DATA FOR PROCESSING —

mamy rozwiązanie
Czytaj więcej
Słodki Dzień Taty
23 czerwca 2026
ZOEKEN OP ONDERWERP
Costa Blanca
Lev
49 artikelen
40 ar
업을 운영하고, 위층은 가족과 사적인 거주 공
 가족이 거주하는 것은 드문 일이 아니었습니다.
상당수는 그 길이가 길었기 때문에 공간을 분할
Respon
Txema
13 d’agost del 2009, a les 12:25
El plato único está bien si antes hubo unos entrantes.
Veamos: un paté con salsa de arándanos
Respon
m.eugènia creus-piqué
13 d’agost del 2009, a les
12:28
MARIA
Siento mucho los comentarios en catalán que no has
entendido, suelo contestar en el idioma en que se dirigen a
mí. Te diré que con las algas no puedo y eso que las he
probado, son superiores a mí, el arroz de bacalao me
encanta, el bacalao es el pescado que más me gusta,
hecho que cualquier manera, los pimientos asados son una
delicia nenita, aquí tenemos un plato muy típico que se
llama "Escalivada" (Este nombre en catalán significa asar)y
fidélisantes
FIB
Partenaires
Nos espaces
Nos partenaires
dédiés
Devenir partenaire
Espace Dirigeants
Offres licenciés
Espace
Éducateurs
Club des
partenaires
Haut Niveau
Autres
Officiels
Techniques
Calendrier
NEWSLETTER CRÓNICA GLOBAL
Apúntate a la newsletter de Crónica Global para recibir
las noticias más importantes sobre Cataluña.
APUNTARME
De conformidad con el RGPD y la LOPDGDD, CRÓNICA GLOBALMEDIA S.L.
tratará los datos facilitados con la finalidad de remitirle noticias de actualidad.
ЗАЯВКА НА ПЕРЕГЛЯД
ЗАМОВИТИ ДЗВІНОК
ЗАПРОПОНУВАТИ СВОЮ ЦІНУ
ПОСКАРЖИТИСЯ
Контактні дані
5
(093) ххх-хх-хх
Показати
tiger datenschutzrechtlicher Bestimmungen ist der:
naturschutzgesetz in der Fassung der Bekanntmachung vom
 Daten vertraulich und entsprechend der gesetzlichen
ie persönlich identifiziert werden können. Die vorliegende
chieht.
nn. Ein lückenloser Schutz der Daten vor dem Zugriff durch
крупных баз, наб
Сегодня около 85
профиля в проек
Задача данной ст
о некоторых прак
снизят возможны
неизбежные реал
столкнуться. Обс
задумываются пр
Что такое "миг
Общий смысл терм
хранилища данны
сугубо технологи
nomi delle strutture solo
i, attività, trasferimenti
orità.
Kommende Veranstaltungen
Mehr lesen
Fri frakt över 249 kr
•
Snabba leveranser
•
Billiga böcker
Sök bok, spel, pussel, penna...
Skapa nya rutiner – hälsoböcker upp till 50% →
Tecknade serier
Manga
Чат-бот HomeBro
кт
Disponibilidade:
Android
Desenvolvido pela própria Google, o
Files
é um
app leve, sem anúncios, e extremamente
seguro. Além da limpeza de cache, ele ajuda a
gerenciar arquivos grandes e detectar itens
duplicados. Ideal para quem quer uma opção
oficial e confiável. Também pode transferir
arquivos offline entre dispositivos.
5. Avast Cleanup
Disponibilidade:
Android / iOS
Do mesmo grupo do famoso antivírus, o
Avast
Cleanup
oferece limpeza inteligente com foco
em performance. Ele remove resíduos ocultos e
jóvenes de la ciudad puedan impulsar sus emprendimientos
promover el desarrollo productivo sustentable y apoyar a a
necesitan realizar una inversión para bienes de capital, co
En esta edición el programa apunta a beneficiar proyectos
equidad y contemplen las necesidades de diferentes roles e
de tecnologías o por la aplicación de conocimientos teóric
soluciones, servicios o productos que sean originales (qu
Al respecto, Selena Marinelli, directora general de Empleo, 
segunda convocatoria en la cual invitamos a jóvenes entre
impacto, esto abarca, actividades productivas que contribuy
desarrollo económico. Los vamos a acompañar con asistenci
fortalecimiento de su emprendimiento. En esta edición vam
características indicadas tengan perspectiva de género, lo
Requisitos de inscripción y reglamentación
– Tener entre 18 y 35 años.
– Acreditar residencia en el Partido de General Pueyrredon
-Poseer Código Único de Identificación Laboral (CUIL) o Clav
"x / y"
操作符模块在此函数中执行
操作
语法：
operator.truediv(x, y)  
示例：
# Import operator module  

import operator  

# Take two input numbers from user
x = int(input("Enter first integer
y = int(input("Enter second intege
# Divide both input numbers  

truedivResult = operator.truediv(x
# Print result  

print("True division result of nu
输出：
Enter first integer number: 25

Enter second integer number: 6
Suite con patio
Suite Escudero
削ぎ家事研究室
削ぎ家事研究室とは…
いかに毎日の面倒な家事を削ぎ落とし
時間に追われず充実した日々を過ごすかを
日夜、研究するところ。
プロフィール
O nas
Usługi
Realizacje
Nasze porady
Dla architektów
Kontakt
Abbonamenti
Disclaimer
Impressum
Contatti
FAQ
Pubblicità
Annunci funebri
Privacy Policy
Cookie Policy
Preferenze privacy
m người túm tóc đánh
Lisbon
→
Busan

THE TASK —
The lines above should be duplicated exactly.

REPLY TO THE EXERCISE —
mamy rozwiązanie
Czytaj więcej
Słodki Dzień Taty
23 czerwca 2026
ZOEKEN OP ONDERWERP
Costa Blanca
Lev
49 artikelen
40 ar
업을 운영하고, 위층은 가족과 사적인 거주 공
 가족이 거주하는 것은 드문 일이 아니었습니다.
상당수는 그 길이가 길었기 때문에 공간을 분할
Respon
Txema
13 d’agost del 2009, a les 12:25
El plato único está bien si antes hubo unos entrantes.
Veamos: un paté con salsa de arándanos
Respon
m.eugènia creus-piqué
13 d’agost del 2009, a les
12:28
MARIA
Siento mucho los comentarios en catalán que no has
entendido, suelo contestar en el idioma en que se dirigen a
mí. Te diré que con las algas no puedo y eso que las he
probado, son superiores a mí, el arroz de bacalao me
encanta, el bacalao es el pescado que más me gusta,
hecho que cualquier manera, los pimientos asados son una
delicia nenita, aquí tenemos un plato muy típico que se
llama "Escalivada" (Este nombre en catalán significa asar)y
fidélisantes
FIB
Partenaires
Nos espaces
Nos partenaires
dédiés
Devenir partenaire
Espace Dirigeants
Offres licenciés
Espace
Éducateurs
Club des
partenaires
Haut Niveau
Autres
Officiels
Techniques
Calendrier
NEWSLETTER CRÓNICA GLOBAL
Apúntate a la newsletter de Crónica Global para recibir
las noticias más importantes sobre Cataluña.
APUNTARME
De conformidad con el RGPD y la LOPDGDD, CRÓNICA GLOBALMEDIA S.L.
tratará los datos facilitados con la finalidad de remitirle noticias de actualidad.
ЗАЯВКА НА ПЕРЕГЛЯД
ЗАМОВИТИ ДЗВІНОК
ЗАПРОПОНУВАТИ СВОЮ ЦІНУ
ПОСКАРЖИТИСЯ
Контактні дані
5
(093) ххх-хх-хх
Показати
tiger datenschutzrechtlicher Bestimmungen ist der:
naturschutzgesetz in der Fassung der Bekanntmachung vom
 Daten vertraulich und entsprechend der gesetzlichen
ie persönlich identifiziert werden können. Die vorliegende
chieht.
nn. Ein lückenloser Schutz der Daten vor dem Zugriff durch
крупных баз, наб
Сегодня около 85
профиля в проек
Задача данной ст
о некоторых прак
снизят возможны
неизбежные реал
столкнуться. Обс
задумываются пр
Что такое "миг
Общий смысл терм
хранилища данны
сугубо технологи
nomi delle strutture solo
i, attività, trasferimenti
orità.
Kommende Veranstaltungen
Mehr lesen
Fri frakt över 249 kr
•
Snabba leveranser
•
Billiga böcker
Sök bok, spel, pussel, penna...
Skapa nya rutiner – hälsoböcker upp till 50% →
Tecknade serier
Manga
Чат-бот HomeBro
кт
Disponibilidade:
Android
Desenvolvido pela própria Google, o
Files
é um
app leve, sem anúncios, e extremamente
seguro. Além da limpeza de cache, ele ajuda a
gerenciar arquivos grandes e detectar itens
duplicados. Ideal para quem quer uma opção
oficial e confiável. Também pode transferir
arquivos offline entre dispositivos.
5. Avast Cleanup
Disponibilidade:
Android / iOS
Do mesmo grupo do famoso antivírus, o
Avast
Cleanup
oferece limpeza inteligente com foco
em performance. Ele remove resíduos ocultos e
jóvenes de la ciudad puedan impulsar sus emprendimientos
promover el desarrollo productivo sustentable y apoyar a a
necesitan realizar una inversión para bienes de capital, co
En esta edición el programa apunta a beneficiar proyectos
equidad y contemplen las necesidades de diferentes roles e
de tecnologías o por la aplicación de conocimientos teóric
soluciones, servicios o productos que sean originales (qu
Al respecto, Selena Marinelli, directora general de Empleo, 
segunda convocatoria en la cual invitamos a jóvenes entre
impacto, esto abarca, actividades productivas que contribuy
desarrollo económico. Los vamos a acompañar con asistenci
fortalecimiento de su emprendimiento. En esta edición vam
características indicadas tengan perspectiva de género, lo
Requisitos de inscripción y reglamentación
– Tener entre 18 y 35 años.
– Acreditar residencia en el Partido de General Pueyrredon
-Poseer Código Único de Identificación Laboral (CUIL) o Clav
"x / y"
操作符模块在此函数中执行
操作
语法：
operator.truediv(x, y)  
示例：
# Import operator module  

import operator  

# Take two input numbers from user
x = int(input("Enter first integer
y = int(input("Enter second intege
# Divide both input numbers  

truedivResult = operator.truediv(x
# Print result  

print("True division result of nu
输出：
Enter first integer number: 25

Enter second integer number: 6
Suite con patio
Suite Escudero
削ぎ家事研究室
削ぎ家事研究室とは…
いかに毎日の面倒な家事を削ぎ落とし
時間に追われず充実した日々を過ごすかを
日夜、研究するところ。
プロフィール
O nas
Usługi
Realizacje
Nasze porady
Dla architektów
Kontakt
Abbonamenti
Disclaimer
Impressum
Contatti
FAQ
Pubblicità
Annunci funebri
Privacy Policy
Cookie Policy
Preferenze privacy
m người túm tóc đánh
Lisbon
→
Busan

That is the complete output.